Os dirigentes condenaram Emery quando não lhe deram um bom casting. A cavaram a sepultura do técnico basco com a gestão aproximativa do dia-a-dia. Todos os momentos de crise, ao longo da época, deram a imagem de uma gestão demasiado cobarde. Nasser Al-Khelaïfi, o presidente, e Antero Henrique, o seu número dois, não encarnam aquela autoridade que se impõe a todos. Por enquanto, sempre que surgiram problemas, cortaram sempre a favor das forças políticas do momento. Concretamente, do clã brasileiro, liderado por Daniel Alves e Neymar, que ganhou todas as batalhas. O regresso de Thiago Silva como titular no jogo da segunda mão, contra o Real Madrid, quando tinha sido afastado na primeira, foi o último sinal a apontar nesse sentido. Ora, recordou Arrigo Sacchi ao L’Équipe, dois dias após a eliminação, “tudo parte do clube, da sua história, da sua visão, das suas regras e da sua liderança”. “O clube vem antes da equipa e a equipa vem antes de cada individualidade. A sensação que dá é a de que esta hierarquia de valores está invertida no PSG”, completou.

Desde 2011, os cataris parecem escrever numa página branca. O presidente parece estar à escuta dos mínimos pedidos das suas estrelas, hoje Neymar, anteriormente Ibrahimovic. Ao alimentar uma proximidade assumida com os seus quadros, Nasser Al-Khelaïfi marca um autogolo. Esta semana, foi visitar Neymar ao Brasil, na vivenda onde este iniciou a convalescença, perto do Rio de Janeiro.
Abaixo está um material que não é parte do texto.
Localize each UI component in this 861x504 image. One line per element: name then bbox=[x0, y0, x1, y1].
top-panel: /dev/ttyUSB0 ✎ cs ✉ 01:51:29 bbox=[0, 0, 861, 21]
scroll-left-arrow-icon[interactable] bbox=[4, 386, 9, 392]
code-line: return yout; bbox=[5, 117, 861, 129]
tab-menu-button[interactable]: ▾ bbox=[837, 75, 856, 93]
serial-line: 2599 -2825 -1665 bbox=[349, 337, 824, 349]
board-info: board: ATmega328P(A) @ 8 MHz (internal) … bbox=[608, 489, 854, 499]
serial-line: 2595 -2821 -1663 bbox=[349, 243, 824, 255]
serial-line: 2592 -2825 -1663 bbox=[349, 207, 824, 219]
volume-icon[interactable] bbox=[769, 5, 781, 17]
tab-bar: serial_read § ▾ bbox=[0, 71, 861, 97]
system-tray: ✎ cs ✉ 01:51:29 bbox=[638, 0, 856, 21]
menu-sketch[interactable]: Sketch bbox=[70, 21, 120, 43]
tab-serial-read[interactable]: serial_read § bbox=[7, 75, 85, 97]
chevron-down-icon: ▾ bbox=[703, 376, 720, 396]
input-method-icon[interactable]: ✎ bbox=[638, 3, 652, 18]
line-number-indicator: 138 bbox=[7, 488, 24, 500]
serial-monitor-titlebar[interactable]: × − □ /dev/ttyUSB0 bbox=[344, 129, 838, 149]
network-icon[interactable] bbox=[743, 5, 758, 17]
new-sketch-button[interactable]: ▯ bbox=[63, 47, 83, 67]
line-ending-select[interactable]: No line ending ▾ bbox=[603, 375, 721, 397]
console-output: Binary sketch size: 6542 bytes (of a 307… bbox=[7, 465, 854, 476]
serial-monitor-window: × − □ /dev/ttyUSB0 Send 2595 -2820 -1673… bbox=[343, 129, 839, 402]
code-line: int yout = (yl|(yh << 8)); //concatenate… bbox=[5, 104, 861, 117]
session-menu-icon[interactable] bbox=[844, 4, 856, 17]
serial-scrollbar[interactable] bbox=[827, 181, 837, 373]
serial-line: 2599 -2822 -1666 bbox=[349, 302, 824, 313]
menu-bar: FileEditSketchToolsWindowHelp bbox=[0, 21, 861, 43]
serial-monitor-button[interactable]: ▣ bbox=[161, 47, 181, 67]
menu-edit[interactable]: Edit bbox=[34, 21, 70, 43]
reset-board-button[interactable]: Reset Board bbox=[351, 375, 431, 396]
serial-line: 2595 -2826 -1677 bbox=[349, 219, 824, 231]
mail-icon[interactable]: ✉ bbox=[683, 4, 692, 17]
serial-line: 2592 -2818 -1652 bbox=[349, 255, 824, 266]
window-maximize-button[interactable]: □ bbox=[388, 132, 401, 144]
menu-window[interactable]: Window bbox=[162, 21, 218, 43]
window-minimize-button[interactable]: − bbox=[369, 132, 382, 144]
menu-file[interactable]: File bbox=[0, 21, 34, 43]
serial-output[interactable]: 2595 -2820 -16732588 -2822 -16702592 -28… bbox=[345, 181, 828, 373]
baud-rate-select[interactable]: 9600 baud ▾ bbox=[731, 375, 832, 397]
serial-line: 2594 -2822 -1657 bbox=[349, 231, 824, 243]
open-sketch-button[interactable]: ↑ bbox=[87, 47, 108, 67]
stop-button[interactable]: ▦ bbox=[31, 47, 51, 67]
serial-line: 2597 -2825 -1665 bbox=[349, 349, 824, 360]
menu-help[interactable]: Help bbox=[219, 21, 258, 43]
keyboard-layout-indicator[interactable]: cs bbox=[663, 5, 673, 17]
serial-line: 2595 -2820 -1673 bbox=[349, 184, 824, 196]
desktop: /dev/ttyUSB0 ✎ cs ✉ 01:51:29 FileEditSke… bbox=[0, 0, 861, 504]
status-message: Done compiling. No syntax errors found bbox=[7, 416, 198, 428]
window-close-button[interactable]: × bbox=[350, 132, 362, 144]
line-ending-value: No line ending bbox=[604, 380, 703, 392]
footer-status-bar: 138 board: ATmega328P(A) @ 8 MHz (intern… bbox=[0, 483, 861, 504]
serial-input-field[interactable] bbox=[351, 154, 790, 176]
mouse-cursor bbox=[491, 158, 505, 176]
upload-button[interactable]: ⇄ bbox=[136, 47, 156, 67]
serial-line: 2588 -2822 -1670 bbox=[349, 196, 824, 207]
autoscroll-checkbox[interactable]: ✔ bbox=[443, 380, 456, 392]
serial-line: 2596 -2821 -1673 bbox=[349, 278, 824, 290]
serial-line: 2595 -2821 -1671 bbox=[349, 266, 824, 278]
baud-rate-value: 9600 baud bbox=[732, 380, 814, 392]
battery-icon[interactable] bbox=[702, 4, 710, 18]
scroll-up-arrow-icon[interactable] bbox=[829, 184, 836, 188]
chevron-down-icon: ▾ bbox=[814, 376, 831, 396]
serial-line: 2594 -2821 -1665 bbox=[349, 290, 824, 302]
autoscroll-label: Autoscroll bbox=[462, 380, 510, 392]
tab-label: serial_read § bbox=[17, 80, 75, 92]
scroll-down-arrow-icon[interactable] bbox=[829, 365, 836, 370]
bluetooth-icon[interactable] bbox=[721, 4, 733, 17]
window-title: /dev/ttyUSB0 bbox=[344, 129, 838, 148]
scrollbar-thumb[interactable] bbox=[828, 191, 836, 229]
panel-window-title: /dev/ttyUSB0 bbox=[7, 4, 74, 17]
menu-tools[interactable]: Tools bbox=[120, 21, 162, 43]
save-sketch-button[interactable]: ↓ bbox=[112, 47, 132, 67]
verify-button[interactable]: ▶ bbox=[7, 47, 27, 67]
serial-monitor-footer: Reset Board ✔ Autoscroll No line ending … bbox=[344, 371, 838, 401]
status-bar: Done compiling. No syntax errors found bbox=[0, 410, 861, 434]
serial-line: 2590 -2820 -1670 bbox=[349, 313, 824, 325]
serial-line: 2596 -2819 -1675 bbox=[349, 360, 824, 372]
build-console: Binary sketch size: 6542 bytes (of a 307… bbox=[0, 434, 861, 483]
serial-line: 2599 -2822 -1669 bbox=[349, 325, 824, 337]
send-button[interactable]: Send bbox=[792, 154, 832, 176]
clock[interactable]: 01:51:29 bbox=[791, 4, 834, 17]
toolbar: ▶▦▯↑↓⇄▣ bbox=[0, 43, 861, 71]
Depois, foi à fundação Neymar Jr, próximo de Santos, na companhia de Antero Henrique. Era uma visita prevista há muito, é verdade. Mas mais uma vez o presidente parisiense deixou passar uma imagem de um líder pronto para tudo para segurar a sua estrela e sem exigir grande coisa em retorno.

É o seu dever de presidente fazer tudo para convencer os melhores a ficar ou a vir para o PSG. Florentino Pérez fez o mesmo com Cristiano Ronaldo, em tempos. Mas o patrão do Real Madrid nunca deu a impressão de se prosternar diante de um ídolo. Quer ele tenha disso consciência ou não, esta é a mensagem enviada por Nasser Al-Khelaïfi. E, bem mais do que Emery, aí está o fundo da questão.

Régis Dupont é jornalista do "L’Équipe" e escreve no Bancada aos terceiros sábados de cada mês.